Difficult is not Impossible. How many degrees shifted?
post phase shift it as needed and lock onto fundamantal etc.
-RNM
post phase shift it as needed and lock onto fundamantal etc.
-RNM
If you can filter that sharply why not just add a filter to the output of the oscillator. 2 pole, would give 12 dB reduction of the second and the higher harmonics would essential vanish.
An active filter would leave you a the mercy of the amplifiers however there may be a topology that has the passive elements after the active one, self-filtering in effect. Tie the AGC to the output to maintain the overall absolute level accuracy.
if you used something like the Maxim programmable resistors getting four stages to track would be pretty easy.
It took me the longest time of looking at the notes on the Shibasoku 725 to realize that it has three cascaded, tuned notch filters and no servo for the notch. Thus no analog multiplier/LDR/etc. to add distortion. Unfortunately the oscillator needs an AGC to stabilize (as we have learned) but low pass filters on the output don't need any active interactions and should be even lower distortion.

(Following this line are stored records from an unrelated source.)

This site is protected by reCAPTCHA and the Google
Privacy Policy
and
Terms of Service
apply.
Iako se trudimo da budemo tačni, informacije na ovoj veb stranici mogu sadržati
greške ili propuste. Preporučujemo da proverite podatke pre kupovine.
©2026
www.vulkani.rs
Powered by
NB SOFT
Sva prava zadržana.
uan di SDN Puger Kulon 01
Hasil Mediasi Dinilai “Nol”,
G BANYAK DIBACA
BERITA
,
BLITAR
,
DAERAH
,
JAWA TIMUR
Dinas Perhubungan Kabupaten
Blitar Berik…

An active filter would leave you a the mercy of the amplifiers however there may be a topology that has the passive elements after the active one, self-filtering in effect. Tie the AGC to the output to maintain the overall absolute level accuracy.

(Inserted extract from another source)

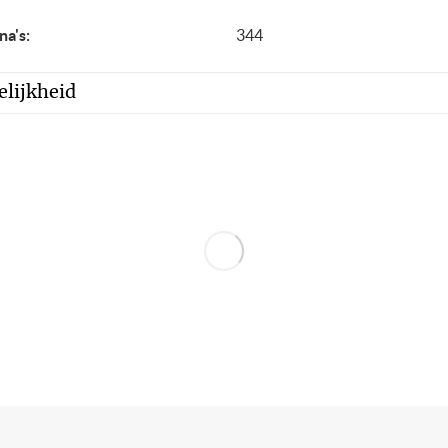
na's:
344
lijkheid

if you used something like the Maxim programmable resistors getting four stages to track would be pretty easy.
It took me the longest time of looking at the notes on the Shibasoku 725 to realize that it has three cascaded, tuned notch filters and no servo for the notch. Thus no analog multiplier/LDR/etc. to add distortion. Unfortunately the oscillator needs an AGC to stabilize (as we have learned) but low pass filters on the output don't need any active interactions and should be even lower distortion.
can you breadbpoard the Lp filter with Maxim resistors to see how well it does the job on the output of an osc?
-RNM
Notch phase -
beyong 2H the phase flattens out at a constant which mean the 2H and higher can be useful in harmonic subtraction if appropriately massaged/interfaced for the purpose.
Thx-RNMarsh
beyong 2H the phase flattens out at a constant which mean the 2H and higher can be useful in harmonic subtraction if appropriately massaged/interfaced for the purpose.
Thx-RNMarsh
In all my copious spare time? I'm still working to pay my bills . . .

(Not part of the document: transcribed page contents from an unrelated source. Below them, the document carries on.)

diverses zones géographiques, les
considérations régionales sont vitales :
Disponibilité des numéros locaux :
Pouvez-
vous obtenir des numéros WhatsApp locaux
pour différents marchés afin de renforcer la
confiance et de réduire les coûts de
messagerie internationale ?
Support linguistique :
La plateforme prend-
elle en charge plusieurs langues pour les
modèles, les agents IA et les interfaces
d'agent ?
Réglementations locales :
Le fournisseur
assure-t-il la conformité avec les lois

I'll be happy to get the parts for a volunteer. Even possibly a PCB (two state variable filters, one with an AGC to become an oscillator but I think Davada already tried the trick, in a sense.
Another thought if you are committed to the distortion cancelling you could program a DSP (http://www.analog.com/static/imported-files/data_sheets/ADAU1701.pdf) to detect the oscillator frequency and generate the target cancellation tones. Since the tones would be added at less than -100 dB the artifacts would be minimal at probably -180 db or more.
Another idea for the DSP handy- use that chip as the AGC. It could detect the output level (and frequency) and create a signal with the appropriate level and phase to adjust the output for both amplitude and frequency. At 24 bits it should be clean enough and you would not need the full digital output except possibly to start the oscillator or stabilize it after a transient. The normal SVO only needs a small amount of steering to maintain level so the added signal would be tiny. If you actually generated the target sine wave with it into the SVO its a form of injection lock that could work well across a narrow band. Retune the SVO for the next band (with the Maxim digital resistor).
The Sigma Studio software is pretty powerful but this would need some special expertise. Perhaps Scott could get one of the ADI guys working with the family to look at the concept?
Just to prevent some misunderstandings--unless I'm myself missing something (I can't claim to be sufficiently strong in theoretical circuit analysis to keep up with Oliver's writing), Oliver's proof does not apply to the linear leveling circuits (level detector, error integrator and multiplier) we're usually concerned with while thinking about ultra-low distortion oscillators. It just applies to simple oscillators which rely on compressive nonlinearity in an amplifier stage.
A classic case where you could convert the SFV oscillator to have an elliptical response and notch out the third without an additional low-pass stage.
Samuel